The following illustrates this process. Assume the variable qIndices
contains the indexes of data points that are to be used in drawing a triangle strip:
unsigned int qIndicies[] = { 0, 1, 2, 3, 65535, 2, 3, 4, 5};
The call to glDrawElements
shown below will draw seven triangles. Note: size
is the number elements in qIndicies
.
glDrawElements(GL_TRIANGLE_STRIP, size, GL_UNSIGNED_INT, qIndices);
The following code snippet calls glPrimitiveRestartIndexNV
to specify that the value 65535 (passed via RestartIndex
) is the primitive restart token. The routine glEnableClientState
is then called to tell the OpenGL state machine to start using primitive restart:
glPrimitiveRestartIndexNV(RestartIndex); glEnableClientState(GL_PRIMITIVE_RESTART_NV);
Now a single call to glDrawElements
using qIndicies
will draw four triangles because the value 65535 tells OpenGL to act as if two separate glDrawElements
calls were made.
glDrawElements(GL_TRIANGLE_STRIP, size, GL_UNSIGNED_INT, qIndices);
The advantages of the primitive restart approach are many-fold as:
- All control tokens and data for viewing can be generated and kept on the GPU.

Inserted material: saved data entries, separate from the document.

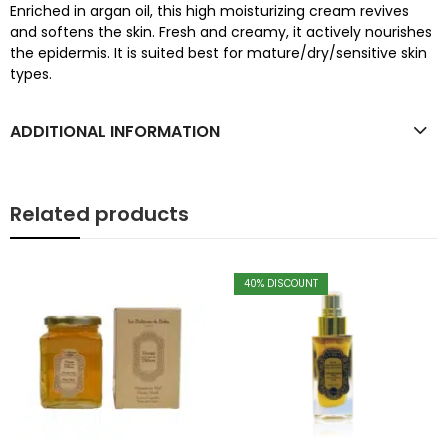
Enriched in argan oil, this high moisturizing cream revives
and softens the skin. Fresh and creamy, it actively nourishes
the epidermis. It is suited best for mature/dry/sensitive skin
types.
ADDITIONAL INFORMATION
Related products
40
% DISCOUNT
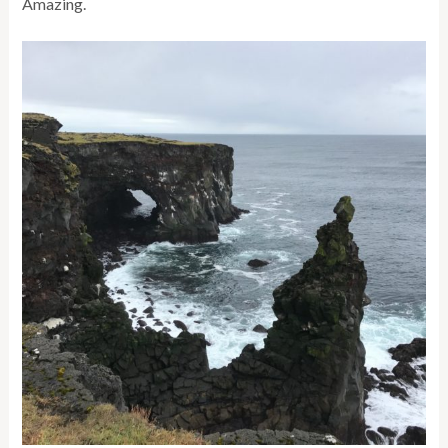
Amazing.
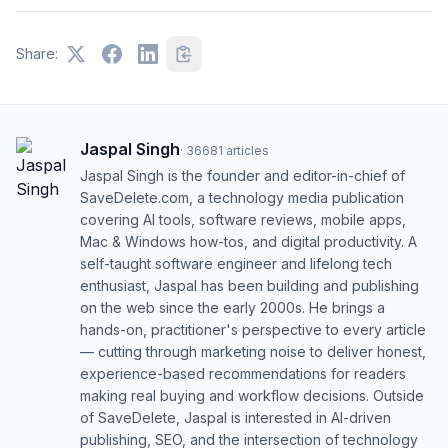
Share:
Jaspal Singh
·
36681
articles
Jaspal Singh is the founder and editor-in-chief of
SaveDelete.com, a technology media publication
covering AI tools, software reviews, mobile apps,
Mac & Windows how-tos, and digital productivity. A
self-taught software engineer and lifelong tech
enthusiast, Jaspal has been building and publishing
on the web since the early 2000s. He brings a
hands-on, practitioner's perspective to every article
— cutting through marketing noise to deliver honest,
experience-based recommendations for readers
making real buying and workflow decisions. Outside
of SaveDelete, Jaspal is interested in AI-driven
publishing, SEO, and the intersection of technology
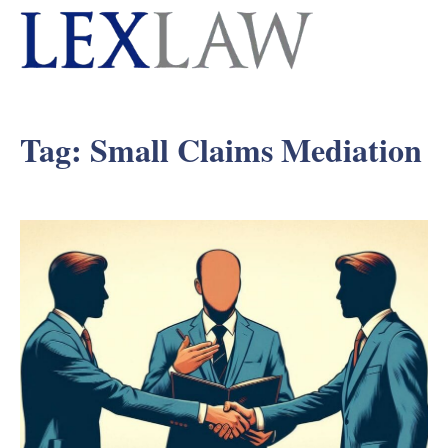
Tag:
Small Claims Mediation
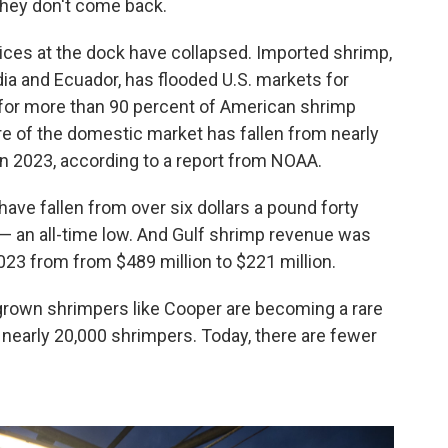
they don't come back.
ices at the dock have collapsed. Imported shrimp,
dia and Ecuador, has flooded U.S. markets for
for more than 90 percent of American shrimp
re of the domestic market has fallen from nearly
 in 2023, according to a report from NOAA.
have fallen from over six dollars a pound forty
 — an all-time low. And Gulf shrimp revenue was
3 from from $489 million to $221 million.
own shrimpers like Cooper are becoming a rare
 nearly 20,000 shrimpers. Today, there are fewer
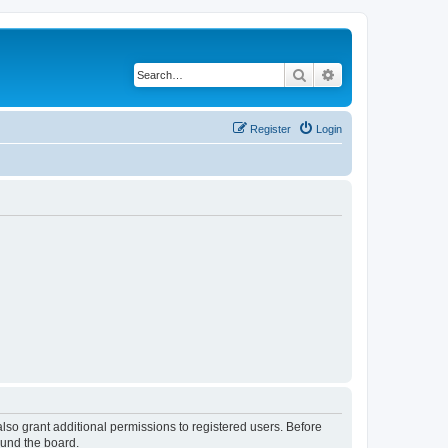
Search
Advanced search
Register
Login
lso grant additional permissions to registered users. Before
ound the board.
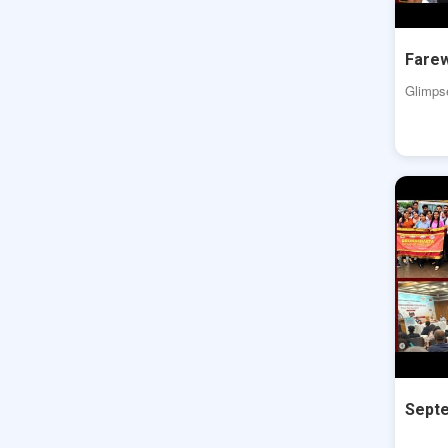
Farew
Glimps
Septe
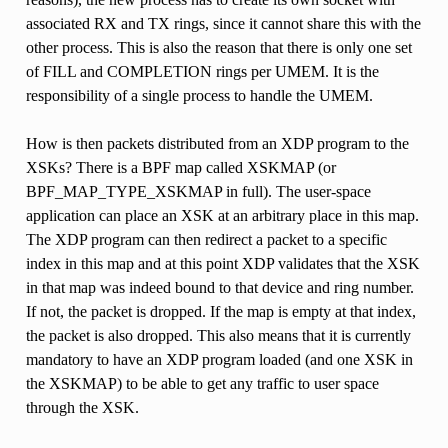
associated RX and TX rings, since it cannot share this with the
other process. This is also the reason that there is only one set
of FILL and COMPLETION rings per UMEM. It is the
responsibility of a single process to handle the UMEM.
How is then packets distributed from an XDP program to the
XSKs? There is a BPF map called XSKMAP (or
BPF_MAP_TYPE_XSKMAP in full). The user-space
application can place an XSK at an arbitrary place in this map.
The XDP program can then redirect a packet to a specific
index in this map and at this point XDP validates that the XSK
in that map was indeed bound to that device and ring number.
If not, the packet is dropped. If the map is empty at that index,
the packet is also dropped. This also means that it is currently
mandatory to have an XDP program loaded (and one XSK in
the XSKMAP) to be able to get any traffic to user space
through the XSK.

- Variable numbers of items can be specified between the primitive restart tokens. This allows irregular grids and surfaces to drawn as arbitrary numbers of line segments, triangle strips, triangle fans, etc, can be specified depending on the drawing mode passed to
glDrawElements
. - Rendering performance can be optimized by arranging the indices to achieve the highest reuse of the data cache in the texture units.

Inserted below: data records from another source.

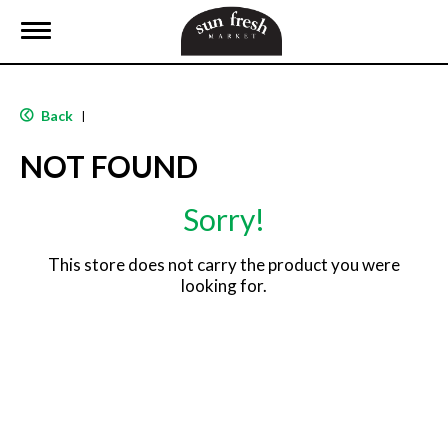
T
o
g
g
l
Back
|
e
n
NOT FOUND
a
v
i
Sorry!
g
a
t
This store does not carry the product you were
i
looking for.
o
n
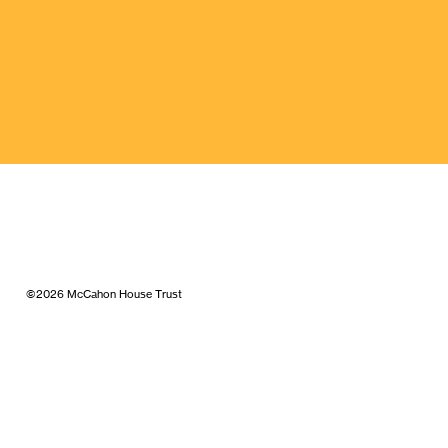
©2026 McCahon House Trust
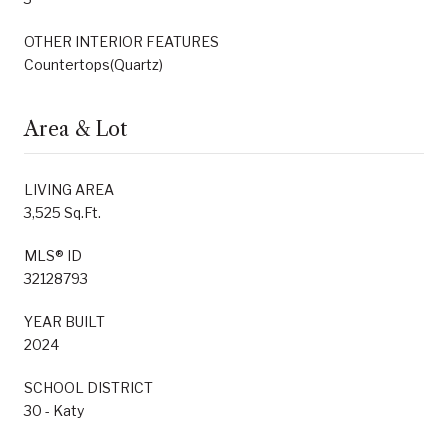
OTHER INTERIOR FEATURES
Countertops(Quartz)
Area & Lot
LIVING AREA
3,525 Sq.Ft.
MLS® ID
32128793
YEAR BUILT
2024
SCHOOL DISTRICT
30 - Katy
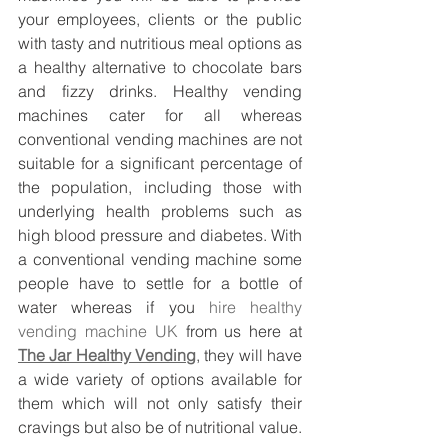
your employees, clients or the public 
with tasty and nutritious meal options as 
a healthy alternative to chocolate bars 
and fizzy drinks. Healthy vending 
machines cater for all whereas 
conventional vending machines are not 
suitable for a significant percentage of 
the population, including those with 
underlying health problems such as 
high blood pressure and diabetes. With 
a conventional vending machine some 
people have to settle for a bottle of 
water whereas if you 
hire healthy 
vending machine UK
 from us here at 
The Jar Healthy Vending
, they will have 
a wide variety of options available for 
them which will not only satisfy their 
cravings but also be of nutritional value. 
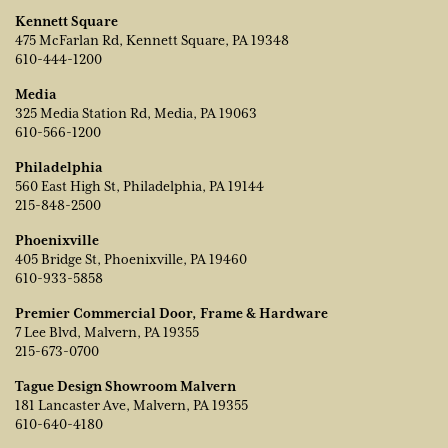
Kennett Square
475 McFarlan Rd, Kennett Square, PA 19348
610-444-1200
Media
325 Media Station Rd, Media, PA 19063
610-566-1200
Philadelphia
560 East High St, Philadelphia, PA 19144
215-848-2500
Phoenixville
405 Bridge St, Phoenixville, PA 19460
610-933-5858
Premier Commercial Door, Frame & Hardware
7 Lee Blvd, Malvern, PA 19355
215-673-0700
Tague Design Showroom Malvern
181 Lancaster Ave, Malvern, PA 19355
610-640-4180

- Higher quality images can be created by alternating the direction of tessellation as noted in the primitive restart specification and illustrated in Figures 6 and 7.


More information on various OpenGL optimizations including multiDraw (an alternative OpenGL method to draw multiple items with one call) can be found here on the OpenGl website. In particular, the primitive restart specification notes that multiDraw "still remain[s] more expensive than one would like".
A rough performance comparison using example code from this article on Linux demonstrates the speed of primitive restart compared to other techniques. Source code for the examples in this article that can utilize different OpenGL rendering techniques (selectable using preprocessor #define
statements) can be found here on the GPUcomputing.net website. For clarity, the #ifdef
preprocessor statements were not included in the source code provided in this example. Of course, performance results can vary depending on the machine and GPU combination as well as driver version and settings. In addition, no attempt was made to fully optimize any of the drawing methods; see Table 1.

It is important to stress that these frame rates include the time required to re-compute the 3D position and color for every vertex and color in the image. This represents a worst case frame rate scenario that demonstrates the power and speed possible with hybrid CUDA/OpenGL applications. Real applications will undoubtedly deliver much higher performance by recalculating all the data only when necessary.